Ortho Tri-Cyclen (Ethinyl Estradiol; Norgestimate)
Ethinyl Estradiol; Norgestimate
Brand Names: Ortho-Cyclen®, Ortho-Tri-Cyclen®, Previfem™, Sprintec™, TriNessa™, Tri-Previfem™, Tri-Sprintec™ | MonoNessa™ | Ortho TriCyclen® Lo | Sprintec-28™
Classification:
Hormones and Hormone Modifiers
Hormones and Hormone Modifiers
Description: Ethinyl estradiol and norgestimate are used together as an oral contraceptive agent. At this time, norgestimate containing products have not been evaluated for postcoital contraception. Ethinyl estradiol is one of two estrogens currently used in oral contraceptive pills. The other, mestranol, is converted to ethinyl estradiol before it is biologically active. Norgestimate is a progestin of high progestational, slight estrogenic, and low androgenic activity. Norgestimate has little effect on serum lipoproteins and has very little negative effect on carbohydrate metabolism. The low androgenicity of norgestimate has shown to be efficacious in the treatment of acne vulgaris, and the norgestimate containing combination oral contraceptives are the only group to obtain FDA approval for this indication in women at this time. Ethinyl estradiol; norgestimate containing contraceptives were first approved by the FDA in 1989. Ortho TriCyclen® tablets received FDA approval for the treatment of acne vulgaris in December 1996. Ortho TriCyclen Lo® tablets were approved in August 2002 for routine contraception; the formulation offers a mid-level dosage of estrogen (i.e., 25 mcg/tablet) that may lessen the incidence of side effects such as nausea and vomiting without causing an increased incidence of breakthrough bleeding associated with low-estrogen oral contraceptives.

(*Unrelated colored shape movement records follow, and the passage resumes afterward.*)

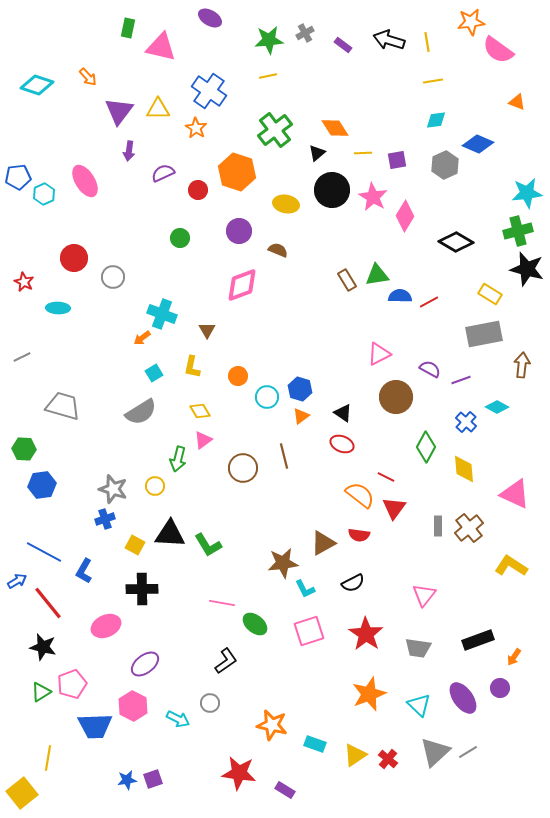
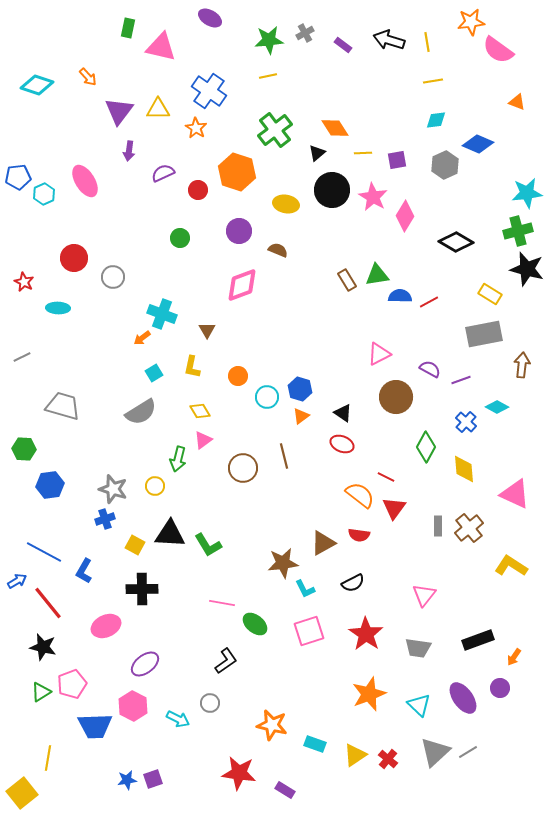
blue hexagon at (42, 485): moved 8 px right
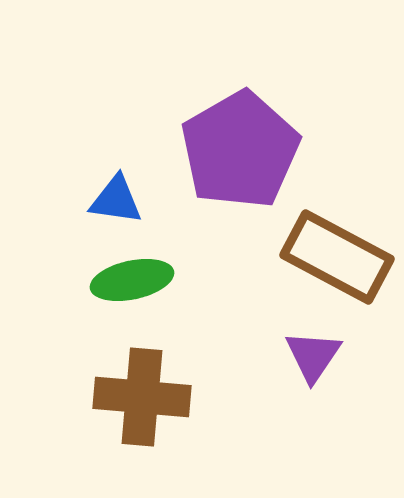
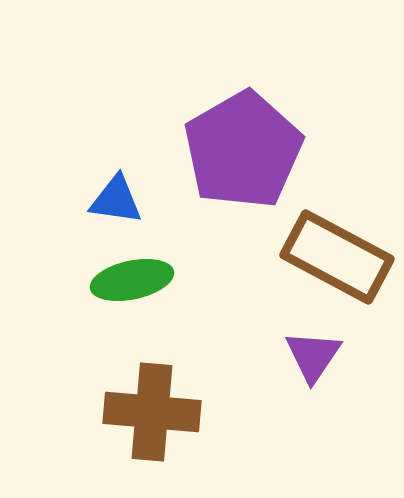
purple pentagon: moved 3 px right
brown cross: moved 10 px right, 15 px down
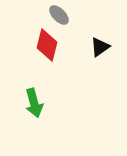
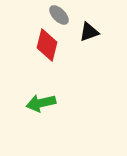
black triangle: moved 11 px left, 15 px up; rotated 15 degrees clockwise
green arrow: moved 7 px right; rotated 92 degrees clockwise
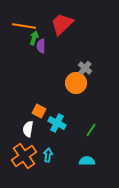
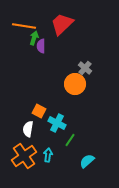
orange circle: moved 1 px left, 1 px down
green line: moved 21 px left, 10 px down
cyan semicircle: rotated 42 degrees counterclockwise
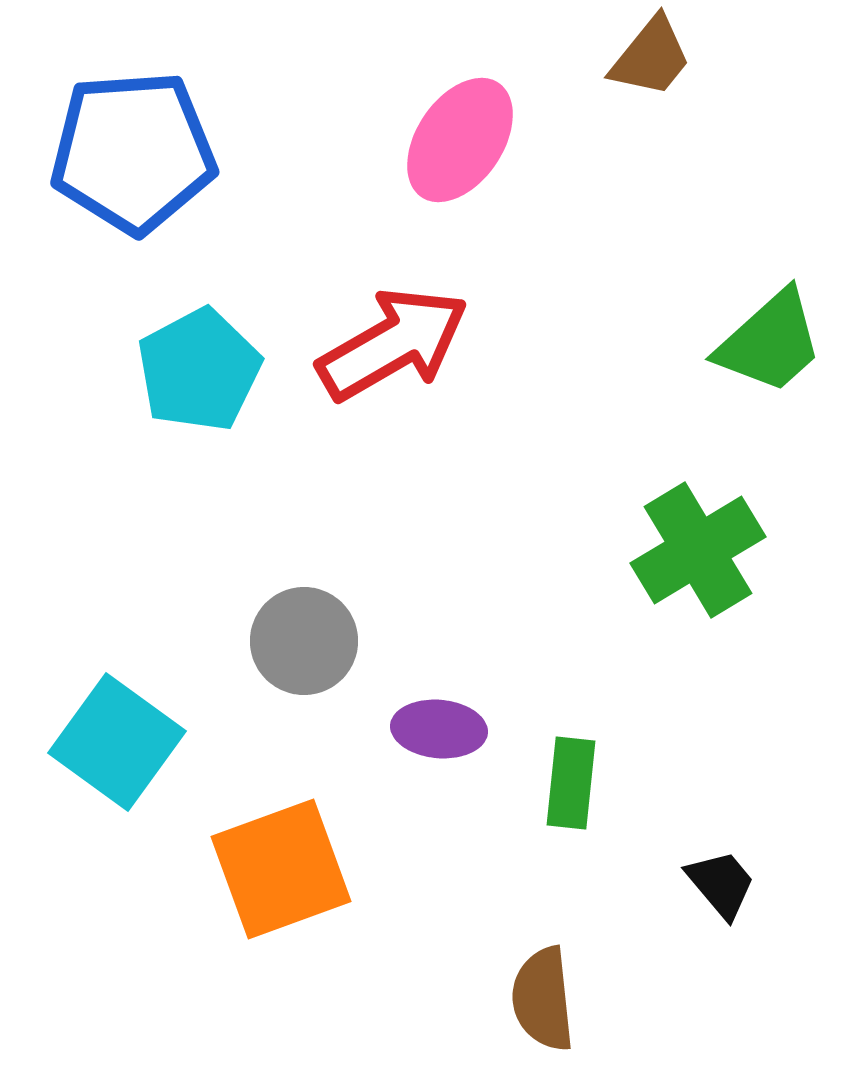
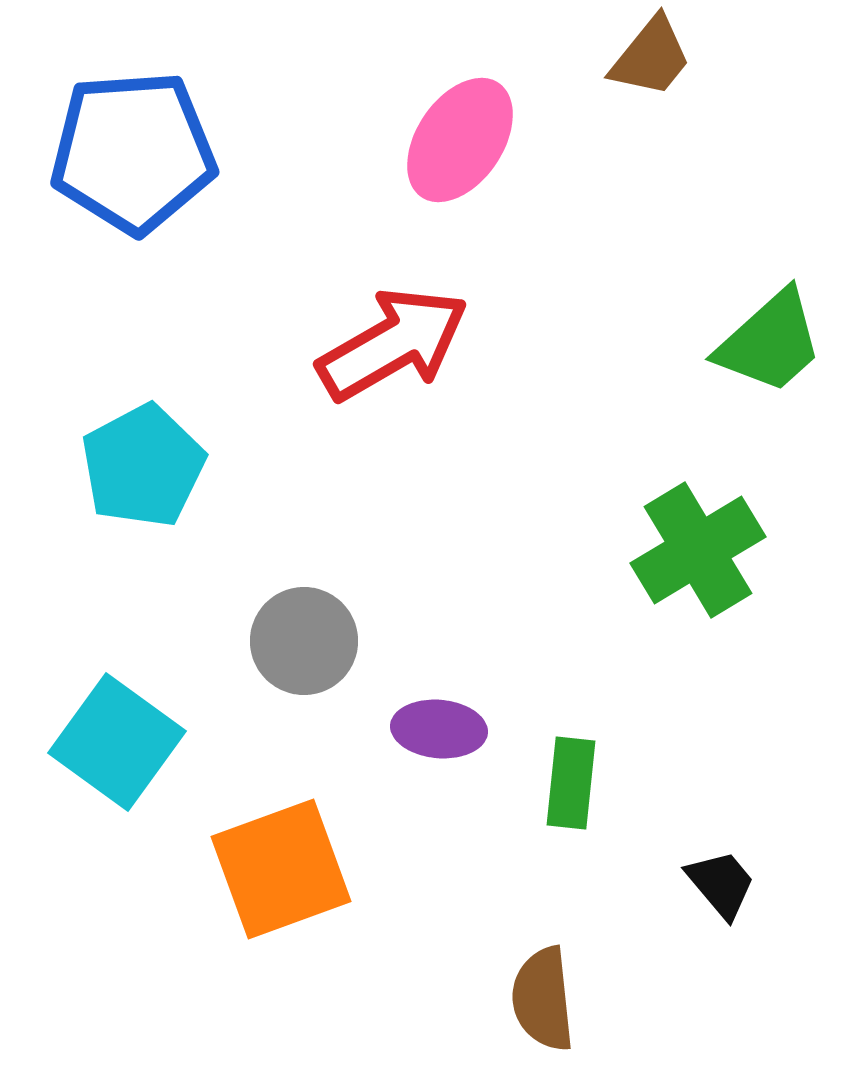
cyan pentagon: moved 56 px left, 96 px down
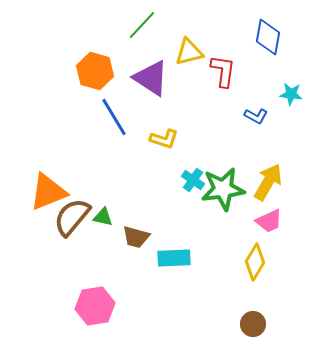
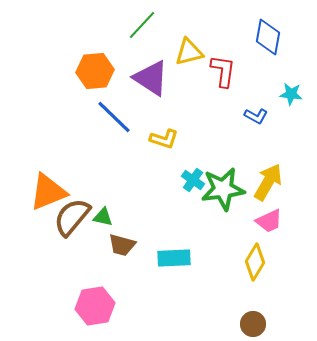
orange hexagon: rotated 21 degrees counterclockwise
blue line: rotated 15 degrees counterclockwise
brown trapezoid: moved 14 px left, 8 px down
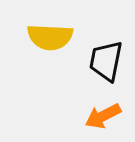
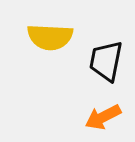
orange arrow: moved 1 px down
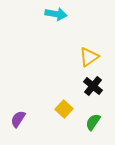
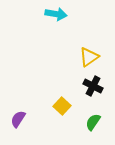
black cross: rotated 12 degrees counterclockwise
yellow square: moved 2 px left, 3 px up
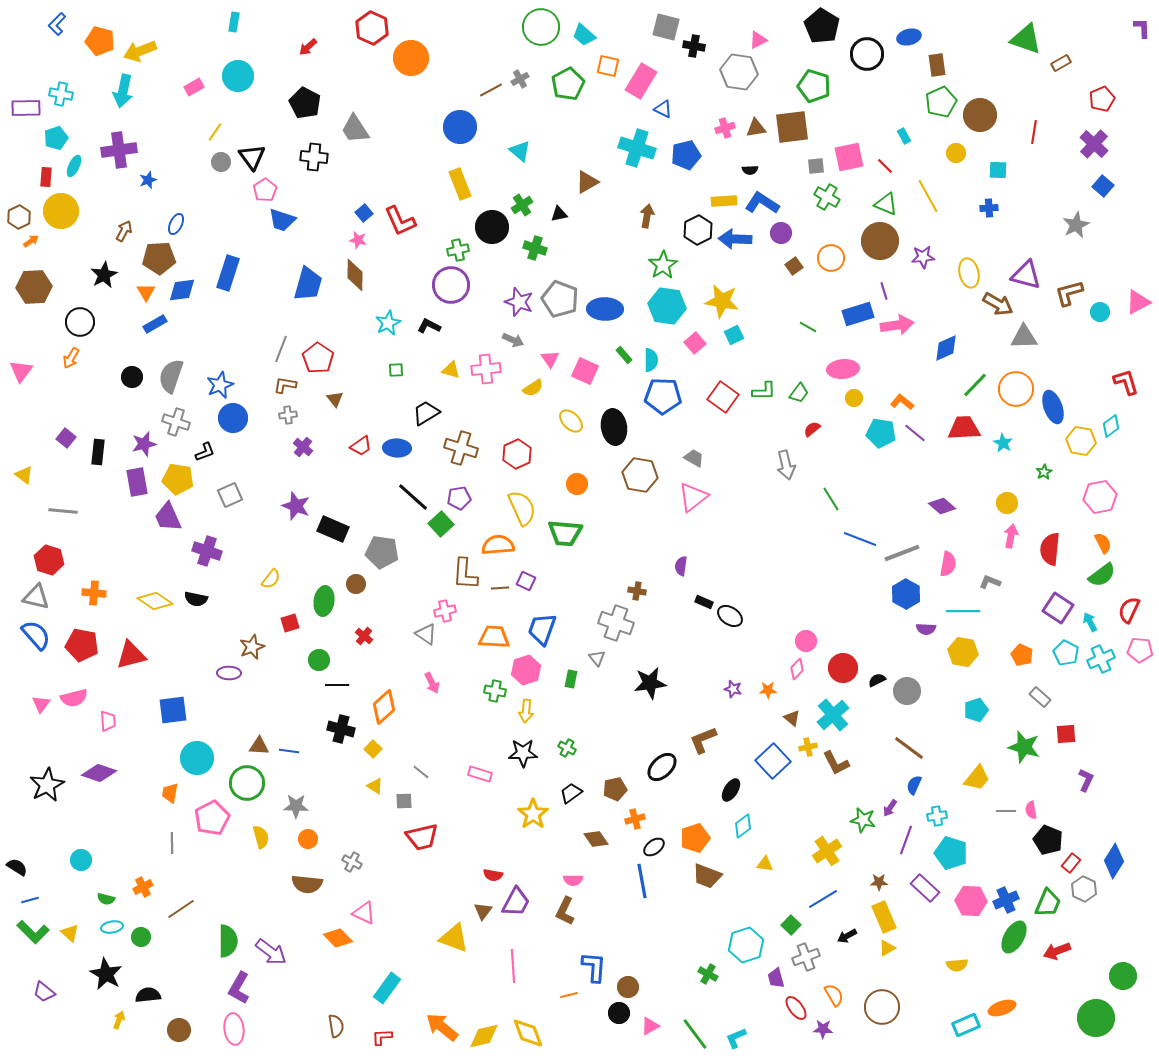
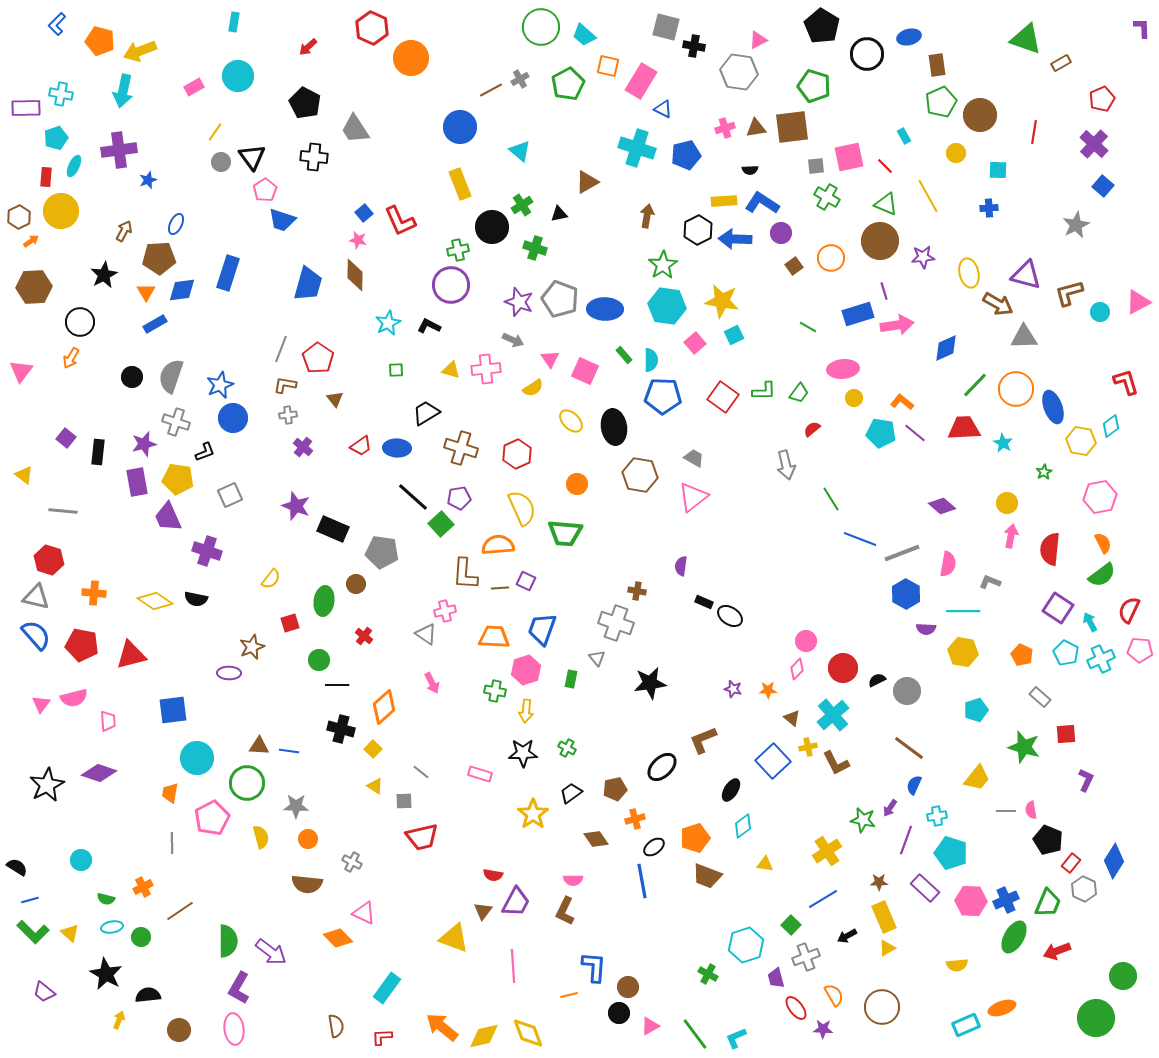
brown line at (181, 909): moved 1 px left, 2 px down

Mechanism of Action: The primary action of the combination of an estrogen with a progestin is to suppress the hypothalamic-pituitary system, decreasing the secretion of gonadotropin-releasing hormone (GnRH). Progestins blunt luteinizing hormone (LH) release, and estrogens suppress follicle-stimulating hormone (FSH) from the anterior pituitary. Both estrogen and progestin ultimately inhibit maturation and release of the dominant ovule. In addition, viscosity of the cervical mucus increases with hormonal contraceptive use, preventing penetration of sperm. Alteration in endometrial tissues also occurs. When traditional regimens of oral contraception are discontinued, ovulation usually returns within three menstrual cycles but can take up to 6 months in some women. Pituitary function and ovarian functions recover more quickly than endometrial activity, which can take up to 3 months to regain normal histology.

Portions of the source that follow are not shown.